**DATA SHOWN**
===
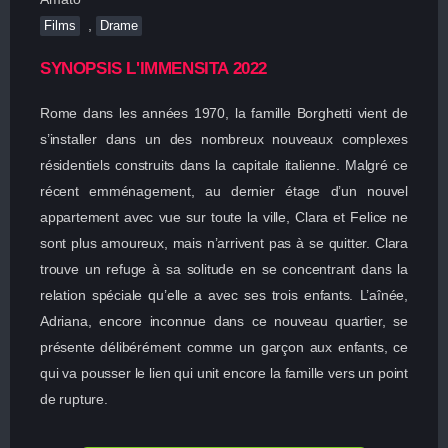
,
Films
Drame
SYNOPSIS L'IMMENSITA 2022
Rome dans les années 1970, la famille Borghetti vient de
s’installer dans un des nombreux nouveaux complexes
résidentiels construits dans la capitale italienne. Malgré ce
récent emménagement, au dernier étage d’un nouvel
appartement avec vue sur toute la ville, Clara et Felice ne
sont plus amoureux, mais n’arrivent pas à se quitter. Clara
trouve un refuge à sa solitude en se concentrant dans la
relation spéciale qu’elle a avec ses trois enfants. L’aînée,
Adriana, encore inconnue dans ce nouveau quartier, se
présente délibérément comme un garçon aux enfants, ce
qui va pousser le lien qui unit encore la famille vers un point
de rupture.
===
**WORK REQUIRED**
The response must match the data line for line, from its first line through the line with "appartement avec vue", inclusive, and must leave out the pictures.

**YOUR SOLUTION**
,
Films
Drame
SYNOPSIS L'IMMENSITA 2022
Rome dans les années 1970, la famille Borghetti vient de
s’installer dans un des nombreux nouveaux complexes
résidentiels construits dans la capitale italienne. Malgré ce
récent emménagement, au dernier étage d’un nouvel
appartement avec vue sur toute la ville, Clara et Felice ne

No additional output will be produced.